## [WHAT THIS TASK INVOLVES]
Set the listing down exactly; no pictures.

>>

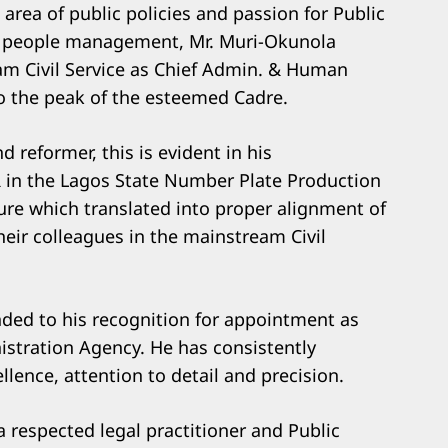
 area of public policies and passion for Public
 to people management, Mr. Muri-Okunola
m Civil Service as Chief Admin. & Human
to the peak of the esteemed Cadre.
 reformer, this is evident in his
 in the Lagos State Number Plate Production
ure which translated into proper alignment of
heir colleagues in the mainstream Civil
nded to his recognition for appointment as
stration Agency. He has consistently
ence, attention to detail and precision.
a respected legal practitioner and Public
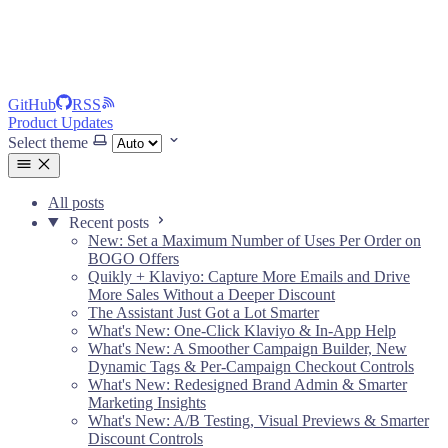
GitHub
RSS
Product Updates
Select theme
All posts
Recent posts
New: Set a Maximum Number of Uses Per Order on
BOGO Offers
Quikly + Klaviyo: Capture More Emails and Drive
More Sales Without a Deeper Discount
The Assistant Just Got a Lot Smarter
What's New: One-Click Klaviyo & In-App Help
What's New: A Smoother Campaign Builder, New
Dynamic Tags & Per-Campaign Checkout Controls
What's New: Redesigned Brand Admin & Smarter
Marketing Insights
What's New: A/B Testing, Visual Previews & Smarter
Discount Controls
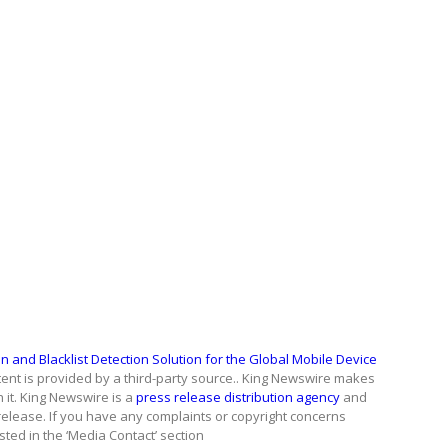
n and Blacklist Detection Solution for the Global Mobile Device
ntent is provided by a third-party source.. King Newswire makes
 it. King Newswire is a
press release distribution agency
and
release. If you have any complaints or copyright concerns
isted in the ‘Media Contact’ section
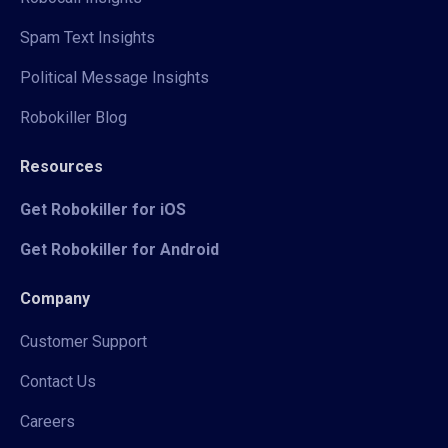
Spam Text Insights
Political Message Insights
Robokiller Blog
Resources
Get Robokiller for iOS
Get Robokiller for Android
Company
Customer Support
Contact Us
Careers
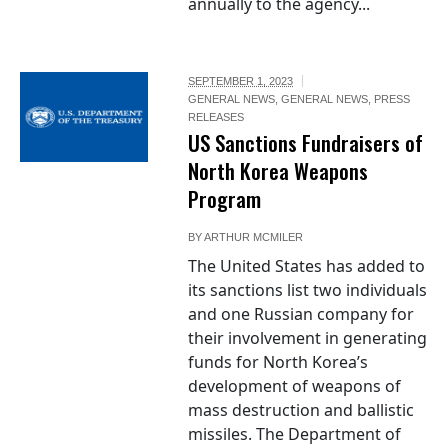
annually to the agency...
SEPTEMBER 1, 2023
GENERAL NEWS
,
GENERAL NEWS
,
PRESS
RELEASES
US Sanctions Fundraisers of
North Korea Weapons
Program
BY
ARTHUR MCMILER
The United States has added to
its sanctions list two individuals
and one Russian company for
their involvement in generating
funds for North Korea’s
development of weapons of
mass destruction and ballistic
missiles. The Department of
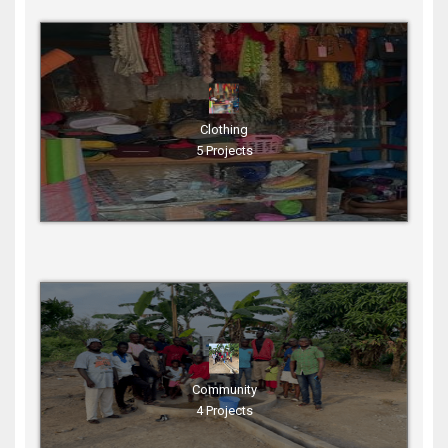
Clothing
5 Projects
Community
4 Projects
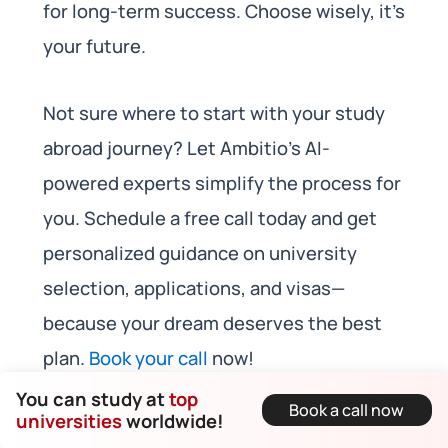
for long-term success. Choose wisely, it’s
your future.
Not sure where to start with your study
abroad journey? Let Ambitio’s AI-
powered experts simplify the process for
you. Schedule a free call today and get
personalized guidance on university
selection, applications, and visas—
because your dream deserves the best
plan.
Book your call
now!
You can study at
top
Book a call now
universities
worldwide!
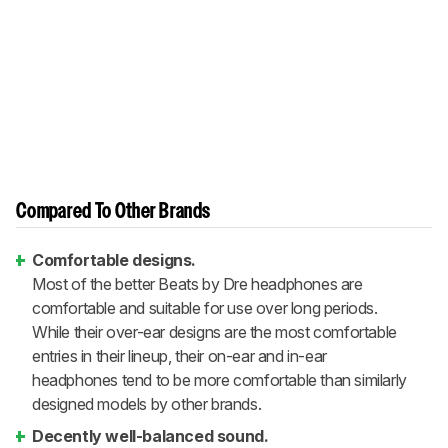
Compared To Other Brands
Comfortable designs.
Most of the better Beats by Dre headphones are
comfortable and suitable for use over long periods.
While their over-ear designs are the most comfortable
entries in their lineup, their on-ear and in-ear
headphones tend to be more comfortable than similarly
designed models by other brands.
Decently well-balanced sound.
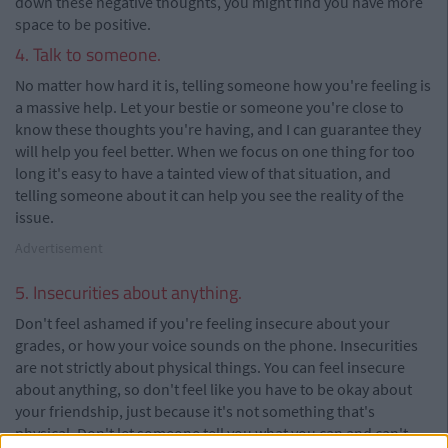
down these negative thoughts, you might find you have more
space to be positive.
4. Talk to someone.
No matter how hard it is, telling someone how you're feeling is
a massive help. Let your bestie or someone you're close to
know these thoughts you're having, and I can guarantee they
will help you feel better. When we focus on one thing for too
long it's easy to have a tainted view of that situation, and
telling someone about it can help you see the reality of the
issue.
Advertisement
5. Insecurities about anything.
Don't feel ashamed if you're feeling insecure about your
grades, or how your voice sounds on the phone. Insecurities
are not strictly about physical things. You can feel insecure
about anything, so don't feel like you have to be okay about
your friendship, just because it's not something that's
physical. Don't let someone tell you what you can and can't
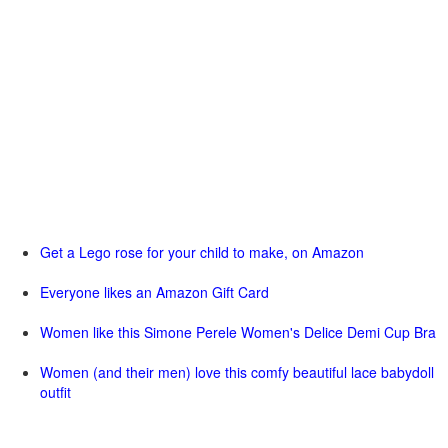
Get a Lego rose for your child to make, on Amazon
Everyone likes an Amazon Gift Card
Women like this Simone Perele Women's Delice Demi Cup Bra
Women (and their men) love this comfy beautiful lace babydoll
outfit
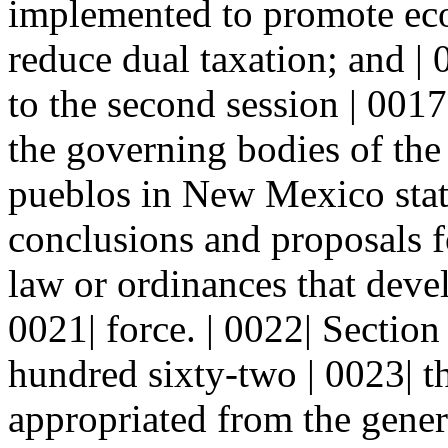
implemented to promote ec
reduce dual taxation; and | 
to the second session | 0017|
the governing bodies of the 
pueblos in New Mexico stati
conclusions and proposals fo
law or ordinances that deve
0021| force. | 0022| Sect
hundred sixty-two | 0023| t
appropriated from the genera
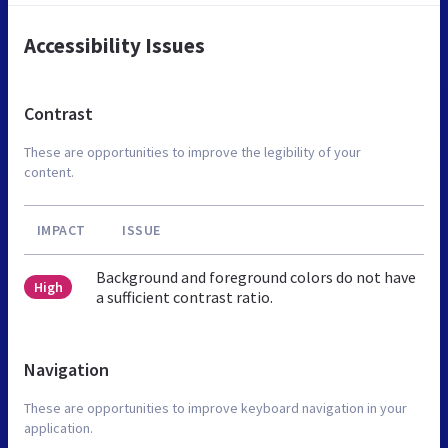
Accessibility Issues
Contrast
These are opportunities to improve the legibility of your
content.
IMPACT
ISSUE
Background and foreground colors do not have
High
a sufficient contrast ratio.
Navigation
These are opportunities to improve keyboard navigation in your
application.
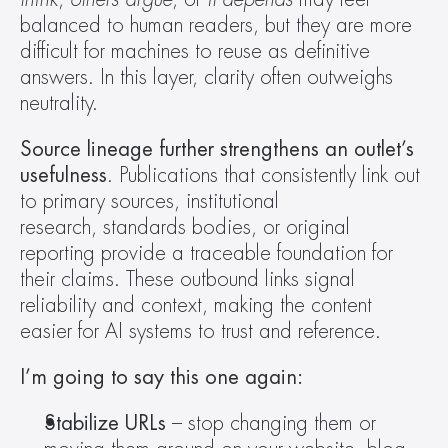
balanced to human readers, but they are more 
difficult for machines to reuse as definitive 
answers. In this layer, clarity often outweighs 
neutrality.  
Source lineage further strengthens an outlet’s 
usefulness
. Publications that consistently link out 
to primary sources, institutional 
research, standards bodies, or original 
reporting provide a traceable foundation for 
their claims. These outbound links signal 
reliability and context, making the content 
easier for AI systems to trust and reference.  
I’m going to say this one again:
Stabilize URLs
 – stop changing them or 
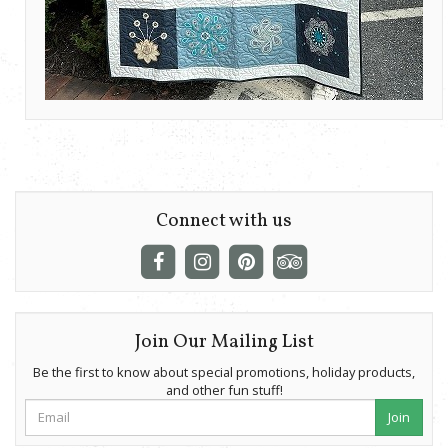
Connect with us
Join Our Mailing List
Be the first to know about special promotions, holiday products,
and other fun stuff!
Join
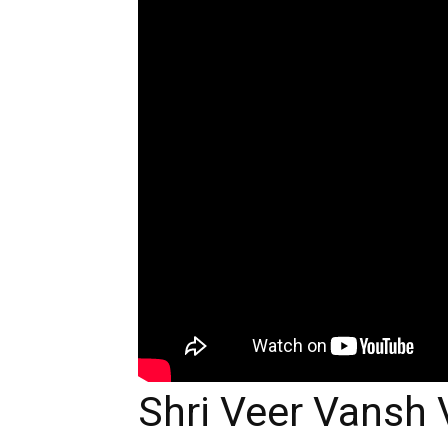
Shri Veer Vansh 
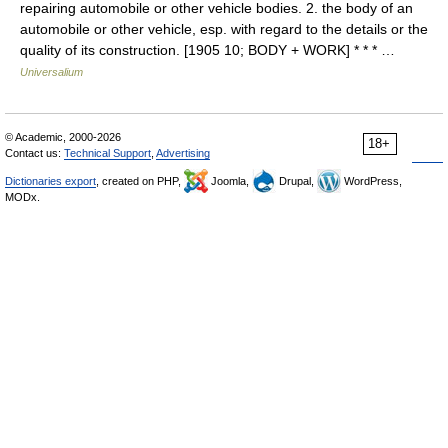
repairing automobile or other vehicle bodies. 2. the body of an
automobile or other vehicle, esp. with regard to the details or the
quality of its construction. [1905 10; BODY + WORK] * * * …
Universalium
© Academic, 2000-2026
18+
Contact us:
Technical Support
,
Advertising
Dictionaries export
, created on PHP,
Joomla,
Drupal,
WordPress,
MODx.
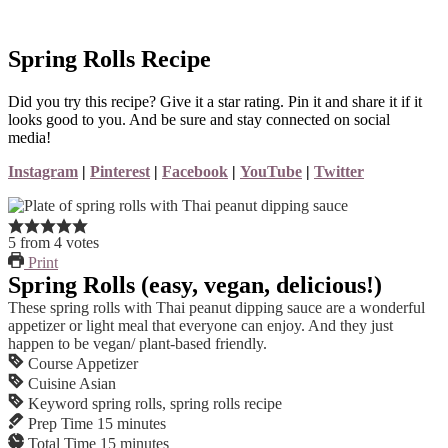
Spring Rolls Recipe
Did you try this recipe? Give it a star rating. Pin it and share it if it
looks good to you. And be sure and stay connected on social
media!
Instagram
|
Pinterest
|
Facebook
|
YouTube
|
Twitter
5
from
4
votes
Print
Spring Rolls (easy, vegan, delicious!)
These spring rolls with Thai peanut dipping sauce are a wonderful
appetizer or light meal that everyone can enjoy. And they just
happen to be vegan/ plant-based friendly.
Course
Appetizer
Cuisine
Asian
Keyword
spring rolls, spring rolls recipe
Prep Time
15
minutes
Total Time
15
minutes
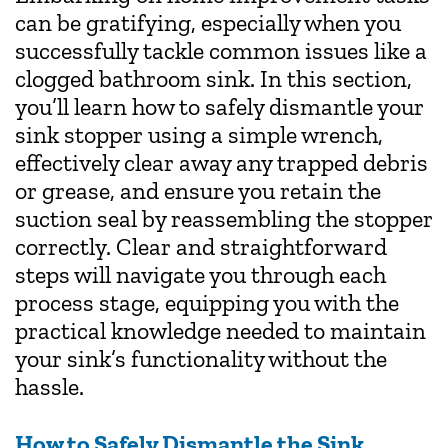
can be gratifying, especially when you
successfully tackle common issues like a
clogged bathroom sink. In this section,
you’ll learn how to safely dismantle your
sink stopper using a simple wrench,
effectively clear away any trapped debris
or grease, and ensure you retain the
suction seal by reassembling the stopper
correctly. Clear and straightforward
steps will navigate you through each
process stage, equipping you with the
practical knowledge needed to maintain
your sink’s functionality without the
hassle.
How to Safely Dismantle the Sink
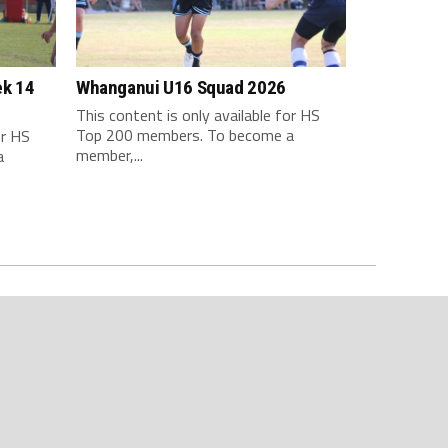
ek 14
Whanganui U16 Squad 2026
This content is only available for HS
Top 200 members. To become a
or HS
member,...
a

<<

## [OUTPUT OF THE EXERCISE]
 area of public policies and passion for Public
 to people management, Mr. Muri-Okunola
m Civil Service as Chief Admin. & Human
to the peak of the esteemed Cadre.
 reformer, this is evident in his
 in the Lagos State Number Plate Production
ure which translated into proper alignment of
heir colleagues in the mainstream Civil
nded to his recognition for appointment as
stration Agency. He has consistently
ence, attention to detail and precision.
a respected legal practitioner and Public
GitHub
RSS
Product Updates
Select theme
All posts
Recent posts
New: Set a Maximum Number of Uses Per Order on
BOGO Offers
Quikly + Klaviyo: Capture More Emails and Drive
More Sales Without a Deeper Discount
The Assistant Just Got a Lot Smarter
What's New: One-Click Klaviyo & In-App Help
What's New: A Smoother Campaign Builder, New
Dynamic Tags & Per-Campaign Checkout Controls
What's New: Redesigned Brand Admin & Smarter
Marketing Insights
What's New: A/B Testing, Visual Previews & Smarter
Discount Controls
n and Blacklist Detection Solution for the Global Mobile Device
ntent is provided by a third-party source.. King Newswire makes
 it. King Newswire is a
press release distribution agency
and
release. If you have any complaints or copyright concerns
isted in the ‘Media Contact’ section
Spam Text Insights
Political Message Insights
Robokiller Blog
Resources
Get Robokiller for iOS
Get Robokiller for Android
Company
Customer Support
Contact Us
Careers
annually to the agency...
SEPTEMBER 1, 2023
GENERAL NEWS
,
GENERAL NEWS
,
PRESS
RELEASES
US Sanctions Fundraisers of
North Korea Weapons
Program
BY
ARTHUR MCMILER
The United States has added to
its sanctions list two individuals
and one Russian company for
their involvement in generating
funds for North Korea’s
development of weapons of
mass destruction and ballistic
missiles. The Department of
Clothing
5 Projects
Community
4 Projects
for long-term success. Choose wisely, it’s
your future.
Not sure where to start with your study
abroad journey? Let Ambitio’s AI-
powered experts simplify the process for
you. Schedule a free call today and get
personalized guidance on university
selection, applications, and visas—
because your dream deserves the best
plan.
Book your call
now!
You can study at
top
Book a call now
universities
worldwide!
Compared To Other Brands
Comfortable designs.
Most of the better Beats by Dre headphones are
comfortable and suitable for use over long periods.
While their over-ear designs are the most comfortable
entries in their lineup, their on-ear and in-ear
headphones tend to be more comfortable than similarly
designed models by other brands.
Decently well-balanced sound.
down these negative thoughts, you might find you have more
space to be positive.
4. Talk to someone.
No matter how hard it is, telling someone how you're feeling is
a massive help. Let your bestie or someone you're close to
know these thoughts you're having, and I can guarantee they
will help you feel better. When we focus on one thing for too
long it's easy to have a tainted view of that situation, and
telling someone about it can help you see the reality of the
issue.
Advertisement
5. Insecurities about anything.
Don't feel ashamed if you're feeling insecure about your
grades, or how your voice sounds on the phone. Insecurities
are not strictly about physical things. You can feel insecure
about anything, so don't feel like you have to be okay about
your friendship, just because it's not something that's
physical. Don't let someone tell you what you can and can't
Get a Lego rose for your child to make, on Amazon
Everyone likes an Amazon Gift Card
Women like this Simone Perele Women's Delice Demi Cup Bra
Women (and their men) love this comfy beautiful lace babydoll
outfit
implemented to promote ec
reduce dual taxation; and | 
to the second session | 0017|
the governing bodies of the 
pueblos in New Mexico stati
conclusions and proposals fo
law or ordinances that deve
0021| force. | 0022| Sect
hundred sixty-two | 0023| t
appropriated from the genera
Accessibility Issues
Contrast
These are opportunities to improve the legibility of your
content.
IMPACT
ISSUE
Background and foreground colors do not have
High
a sufficient contrast ratio.
Navigation
These are opportunities to improve keyboard navigation in your
application.
balanced to human readers, but they are more 
difficult for machines to reuse as definitive 
answers. In this layer, clarity often outweighs 
neutrality.  
Source lineage further strengthens an outlet’s 
usefulness
. Publications that consistently link out 
to primary sources, institutional 
research, standards bodies, or original 
reporting provide a traceable foundation for 
their claims. These outbound links signal 
reliability and context, making the content 
easier for AI systems to trust and reference.  
I’m going to say this one again:
Stabilize URLs
 – stop changing them or 
Connect with us
Join Our Mailing List
Be the first to know about special promotions, holiday products,
and other fun stuff!
Join
Shri Veer Vansh 
repairing automobile or other vehicle bodies. 2. the body of an
automobile or other vehicle, esp. with regard to the details or the
quality of its construction. [1905 10; BODY + WORK] * * * …
Universalium
© Academic, 2000-2026
18+
Contact us:
Technical Support
,
Advertising
Dictionaries export
, created on PHP,
Joomla,
Drupal,
WordPress,
MODx.
Spring Rolls Recipe
Did you try this recipe? Give it a star rating. Pin it and share it if it
looks good to you. And be sure and stay connected on social
media!
Instagram
|
Pinterest
|
Facebook
|
YouTube
|
Twitter
5
from
4
votes
Print
Spring Rolls (easy, vegan, delicious!)
These spring rolls with Thai peanut dipping sauce are a wonderful
appetizer or light meal that everyone can enjoy. And they just
happen to be vegan/ plant-based friendly.
Course
Appetizer
Cuisine
Asian
Keyword
spring rolls, spring rolls recipe
Prep Time
15
minutes
Total Time
15
minutes
can be gratifying, especially when you
successfully tackle common issues like a
clogged bathroom sink. In this section,
you’ll learn how to safely dismantle your
sink stopper using a simple wrench,
effectively clear away any trapped debris
or grease, and ensure you retain the
suction seal by reassembling the stopper
correctly. Clear and straightforward
steps will navigate you through each
process stage, equipping you with the
practical knowledge needed to maintain
your sink’s functionality without the
hassle.
How to Safely Dismantle the Sink
ek 14
Whanganui U16 Squad 2026
This content is only available for HS
Top 200 members. To become a
or HS
member,...
a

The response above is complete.